RECORDED INFORMATION -
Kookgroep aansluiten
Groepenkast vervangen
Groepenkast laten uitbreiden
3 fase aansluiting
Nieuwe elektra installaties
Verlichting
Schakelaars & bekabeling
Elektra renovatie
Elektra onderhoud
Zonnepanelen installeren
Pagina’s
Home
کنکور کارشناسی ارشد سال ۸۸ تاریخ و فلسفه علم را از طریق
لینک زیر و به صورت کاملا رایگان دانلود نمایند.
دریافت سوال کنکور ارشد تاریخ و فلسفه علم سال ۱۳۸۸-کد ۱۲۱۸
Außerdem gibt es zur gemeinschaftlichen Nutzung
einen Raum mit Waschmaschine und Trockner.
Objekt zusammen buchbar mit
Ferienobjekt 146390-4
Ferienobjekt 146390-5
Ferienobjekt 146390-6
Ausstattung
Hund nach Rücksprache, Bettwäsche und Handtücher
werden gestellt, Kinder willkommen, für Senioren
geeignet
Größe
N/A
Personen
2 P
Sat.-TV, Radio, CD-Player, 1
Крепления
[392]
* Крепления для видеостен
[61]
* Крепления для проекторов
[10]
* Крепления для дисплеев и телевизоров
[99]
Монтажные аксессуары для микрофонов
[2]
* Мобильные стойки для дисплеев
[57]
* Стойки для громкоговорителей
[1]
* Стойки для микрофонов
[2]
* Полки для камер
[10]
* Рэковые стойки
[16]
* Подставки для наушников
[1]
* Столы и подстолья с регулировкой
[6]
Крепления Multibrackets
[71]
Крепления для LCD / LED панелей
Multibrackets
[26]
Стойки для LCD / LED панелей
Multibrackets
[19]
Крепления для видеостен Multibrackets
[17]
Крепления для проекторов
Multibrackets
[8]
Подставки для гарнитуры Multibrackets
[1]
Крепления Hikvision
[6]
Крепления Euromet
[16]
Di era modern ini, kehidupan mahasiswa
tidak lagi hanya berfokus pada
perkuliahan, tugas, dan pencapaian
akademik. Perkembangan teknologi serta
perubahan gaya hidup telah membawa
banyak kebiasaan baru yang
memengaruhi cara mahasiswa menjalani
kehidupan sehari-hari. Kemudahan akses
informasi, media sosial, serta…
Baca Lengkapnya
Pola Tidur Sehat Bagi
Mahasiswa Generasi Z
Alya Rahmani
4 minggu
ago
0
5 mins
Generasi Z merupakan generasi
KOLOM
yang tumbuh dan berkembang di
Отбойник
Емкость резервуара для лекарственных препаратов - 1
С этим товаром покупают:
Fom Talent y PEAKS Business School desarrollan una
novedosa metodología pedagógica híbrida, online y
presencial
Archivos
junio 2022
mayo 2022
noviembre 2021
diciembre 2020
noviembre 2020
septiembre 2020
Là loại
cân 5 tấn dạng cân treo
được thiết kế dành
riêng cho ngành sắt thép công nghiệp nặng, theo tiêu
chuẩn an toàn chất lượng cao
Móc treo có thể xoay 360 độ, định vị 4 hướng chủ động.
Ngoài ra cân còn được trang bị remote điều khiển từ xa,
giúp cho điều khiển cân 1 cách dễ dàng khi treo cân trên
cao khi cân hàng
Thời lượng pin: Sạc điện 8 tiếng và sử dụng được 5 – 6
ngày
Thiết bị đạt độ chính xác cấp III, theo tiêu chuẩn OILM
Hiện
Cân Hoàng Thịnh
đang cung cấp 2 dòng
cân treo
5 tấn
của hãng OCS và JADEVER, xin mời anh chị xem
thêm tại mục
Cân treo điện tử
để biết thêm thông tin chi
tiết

TASK PROMPT - What you return must be an exact retyping of the lines above starting at the line with "Elektra renovatie" and ending at the line with "Außerdem gibt es", and nothing besides.

EXPECTED OUTPUT -
Elektra renovatie
Elektra onderhoud
Zonnepanelen installeren
Pagina’s
Home
کنکور کارشناسی ارشد سال ۸۸ تاریخ و فلسفه علم را از طریق
لینک زیر و به صورت کاملا رایگان دانلود نمایند.
دریافت سوال کنکور ارشد تاریخ و فلسفه علم سال ۱۳۸۸-کد ۱۲۱۸
Außerdem gibt es zur gemeinschaftlichen Nutzung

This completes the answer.